26 Treasures is a collaboration with the V&A and it’s designed to explore new, perhaps more creative and less literal, avenues of interpretation. Like all 26 projects it pairs writers with subjects, in this case items in the collection; and like all such projects it involves a constraint, which this time is an inversion of 26 itself – 62 words.

These constraints are a useful device. They concentrate the mind and the vocabulary wonderfully; very often they end up forcing the words into some kind of poetic form; and they make for short, sharp writing projects that seem manageable to even the busiest writers.

Yesterday I went to the V&A to look at my object. It’s a rather unusual document case, made in London in 1682, to hold the royal patent granted by Charles II to the first Earl of Abingdon. What makes it unusual, though, is not so much the contents as the shape. An ordinary vellum scroll would need a long thin box, but this one happens to be attached to a royal seal the size of a large saucer, so halfway down the thin, almost metre-long box is a large-saucer-shaped bulge.

The starting point for almost everything I write is the emergence of a voice of some sort. I need to hear the words being spoken by someone. In this case, standing before the glass case in the gallery, I hardly had time to wonder whether it would be the owner, the maker or the object itself before I heard this: ‘Oh no! Not another bleedin’ patent box. These things are an absolute bastard to make.’ It's true, it must have been a hideously awkward thing to construct, all the nice easy rectilinear proportions sabotaged by the circular excrescence.

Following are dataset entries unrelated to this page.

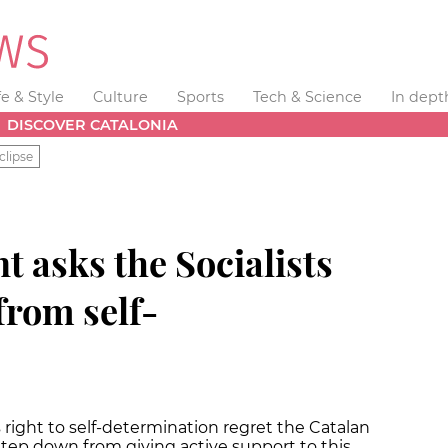
fe & Style
Culture
Sports
Tech & Science
In dept
DISCOVER CATALONIA
clipse
t asks the Socialists
from self-
 right to self-determination regret the Catalan
o step down from giving active support to this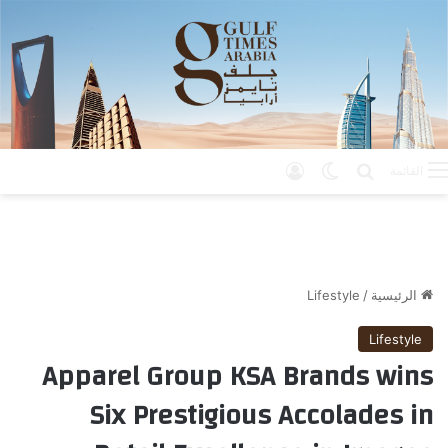
تسجيل الدخول
الوضع المظلم
بحث عن
القائمة
Lifestyle
/
الرئيسية
Lifestyle
Apparel Group KSA Brands wins
Six Prestigious Accolades in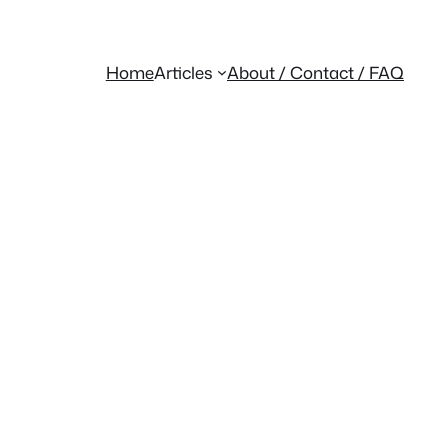
Home
Articles
About / Contact / FAQ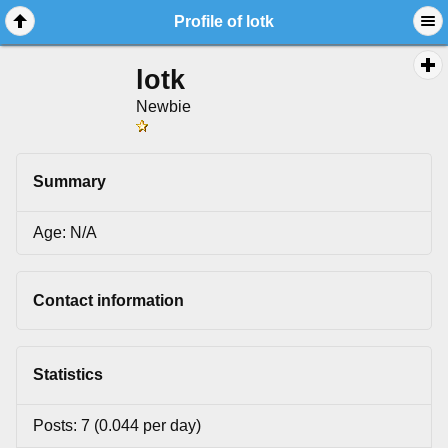
Profile of lotk
lotk
Newbie
Summary
Age: N/A
Contact information
Statistics
Posts: 7 (0.044 per day)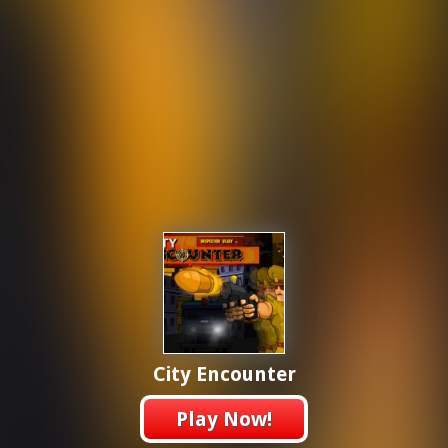
City Encounter
Play Now!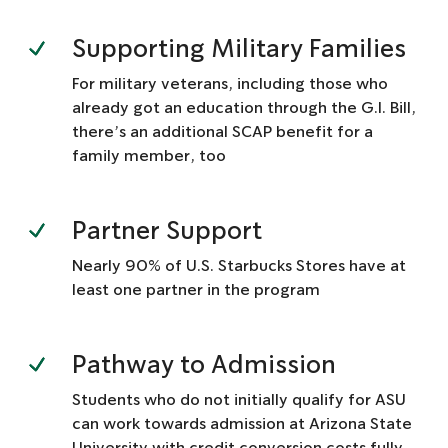
Supporting Military Families
For military veterans, including those who
already got an education through the G.I. Bill,
there’s an additional SCAP benefit for a
family member, too
Partner Support
Nearly 90% of U.S. Starbucks Stores have at
least one partner in the program
Pathway to Admission
Students who do not initially qualify for ASU
can work towards admission at Arizona State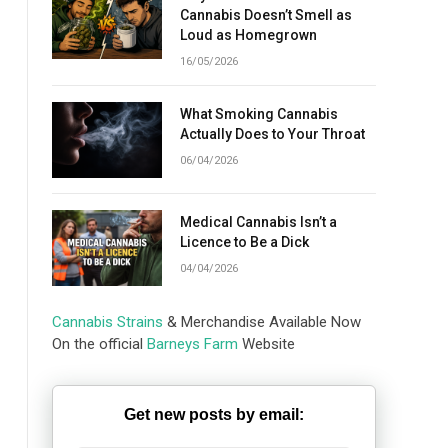
Cannabis Doesn’t Smell as
Loud as Homegrown
16/05/2026
What Smoking Cannabis
Actually Does to Your Throat
06/04/2026
Medical Cannabis Isn’t a
Licence to Be a Dick
04/04/2026
Cannabis Strains
& Merchandise Available Now
On the official
Barneys Farm
Website
Get new posts by email: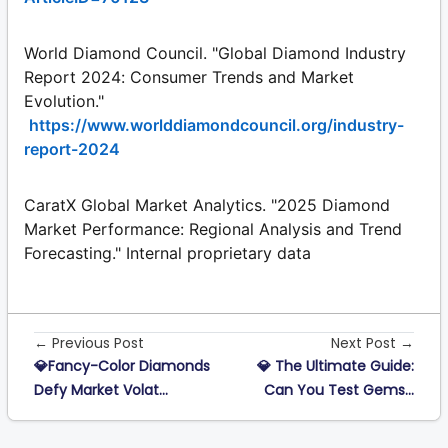
World Diamond Council. "Global Diamond Industry
Report 2024: Consumer Trends and Market
Evolution."
https://www.worlddiamondcouncil.org/industry-
report-2024
CaratX Global Market Analytics. "2025 Diamond
Market Performance: Regional Analysis and Trend
Forecasting." Internal proprietary data
← Previous Post
Next Post →
💎Fancy-Color Diamonds
💎 The Ultimate Guide:
Defy Market Volat...
Can You Test Gems...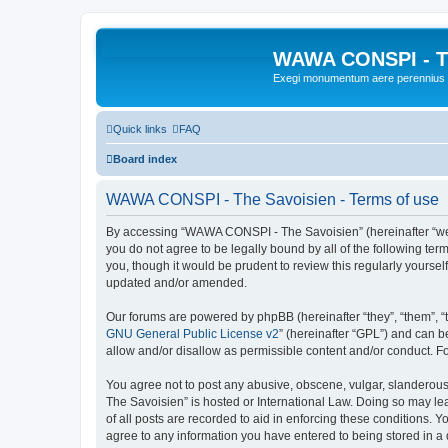
WAWA CONSPI - T
Exegi monumentum aere perennius
Quick links
FAQ
Board index
WAWA CONSPI - The Savoisien - Terms of use
By accessing “WAWA CONSPI - The Savoisien” (hereinafter “we”, 
you do not agree to be legally bound by all of the following 
you, though it would be prudent to review this regularly your
updated and/or amended.
Our forums are powered by phpBB (hereinafter “they”, “them”, “
GNU General Public License v2
” (hereinafter “GPL”) and can
allow and/or disallow as permissible content and/or conduct. F
You agree not to post any abusive, obscene, vulgar, slanderous,
The Savoisien” is hosted or International Law. Doing so may le
of all posts are recorded to aid in enforcing these conditions.
agree to any information you have entered to being stored in a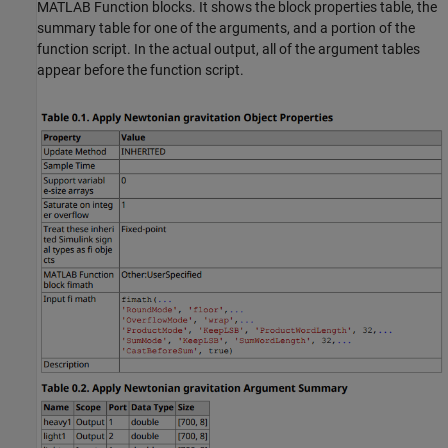
MATLAB Function blocks. It shows the block properties table, the
summary table for one of the arguments, and a portion of the
function script. In the actual output, all of the argument tables
appear before the function script.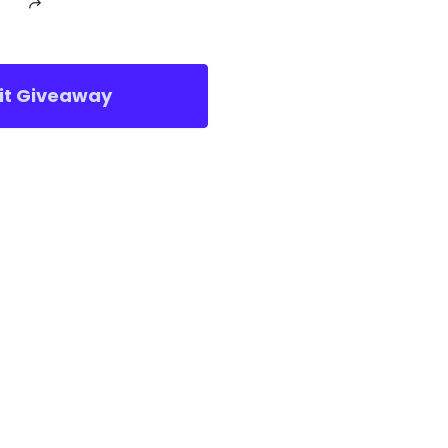
sit Giveaway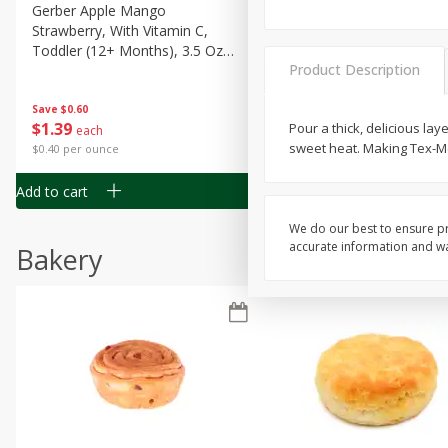
Gerber Apple Mango
Gerber Sitter (6+ Months) 
Strawberry, With Vitamin C,
Pear Peach Fruit Blends, 3
Toddler (12+ Months), 3.5 Oz
(99 G)
Product Description
(99 G)
Save
$0.60
Save
$0.60
$
1
39
$
1
39
Pour a thick, delicious lay
each
each
sweet heat. Making Tex-Mex
$0.40 per ounce
$0.40 per ounce
Add to cart
Add to cart
We do our best to ensure pr
accurate information and war
Bakery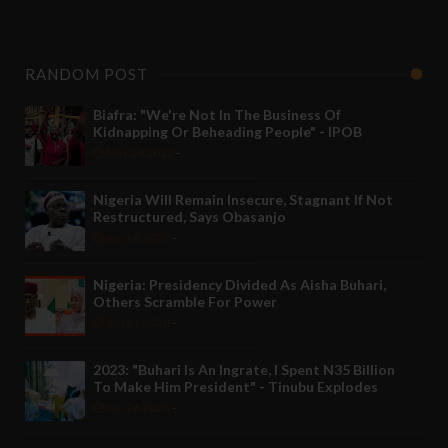
RANDOM POST
Biafra: "We're Not In The Business Of
Kidnapping Or Beheading People" - IPOB
May 24 2022
-
Nigeria Will Remain Insecure, Stagnant If Not
Restructured, Says Obasanjo
Jun 28 2020
-
Nigeria: Presidency Divided As Aisha Buhari,
Others Scramble For Power
Jun 21 2020
-
2023: "Buhari Is An Ingrate, I Spent N35 Billion
To Make Him President" - Tinubu Explodes
Jun 26 2020
-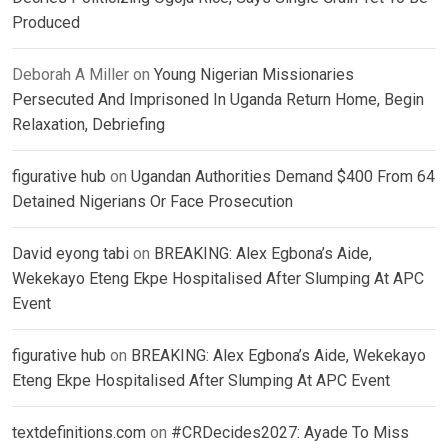
Produced
Deborah A Miller
on
Young Nigerian Missionaries
Persecuted And Imprisoned In Uganda Return Home, Begin
Relaxation, Debriefing
figurative hub
on
Ugandan Authorities Demand $400 From 64
Detained Nigerians Or Face Prosecution
David eyong tabi
on
BREAKING: Alex Egbona’s Aide,
Wekekayo Eteng Ekpe Hospitalised After Slumping At APC
Event
figurative hub
on
BREAKING: Alex Egbona’s Aide, Wekekayo
Eteng Ekpe Hospitalised After Slumping At APC Event
textdefinitions.com
on
#CRDecides2027: Ayade To Miss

Whoever the maker was – and history doesn’t relate – I don’t imagine him sharing much in the earl's delight at his own recent ennoblement. That said, there would surely still have been a craftsman’s satisfaction in completing such a solemn, if strange-looking, object with its fine covering of tooled Moroccan leather, hand-blocked paper lining and shiny brass lock. The story continues to unfold. More next week…

Friday 2 July 2010

Attention citoyens!

Fixed to a telegraph pole at the foot of the hill below the chateau is a loudspeaker. At irregular intervals throughout the day it emits a two-tone chime like those that precede flight announcements, and then a voice booms out. ‘La population est informée…’ that the travelling butcher’s van is now parked in the village square and open for business, or that the post office will be closed tomorrow for training, or some other indispensable item of civic information.

It’s extraordinarily intrusive, as well as being mostly unintelligible on account of the fact that the amplified voice bounces off the chateau and its terraces, the walls of the Canal du Midi which flows below us, and any other solid surfaces within a fifty metre radius. It’s intrusive particularly because we’re here to write, the ten of us who have come together on retreat at Chateau Ventenac; though it must be equally irritating, I’m sure, for the ordinary holiday-makers staying nearby or moored in their barges on the canal.

Jolted each time from my thoughts, I find myself imagining we’re being summoned to a guillotining, or at the very least a village assembly and a couple of rousing choruses of the Marseillaise. Although it’s only information of a (moderately) useful nature, there’s a distinctly Orwellian feel to the whole thing. If it were to start ‘Attention citoyens!’ one wouldn’t be surprised. And it comes with an image of a prim woman in a khaki uniform sitting at a microphone in a booth somewhere in the bowels of the mairie, waiting for the next official to solemnly hand her a piece of paper.

Then there are the motocyclettes, the smirking, sniggering teenagers of two-wheeled transport, designed surely, with their defiant, hornet whine, for the sole purpose of deafening and infuriating. For all that, the benefits of Chateau Ventenac far outweigh its disadvantages: a building full of character, plenty of shady nooks and corners for working, a swimming pool, a superb chef. We are all managing to write and in the quiet hour before dinner we gather on the terrace with a drink and take turns to read. Then the loudspeaker is silent, the motos are garaged or parked outside bars, and we are alone with our words. That’s what we’ve come for.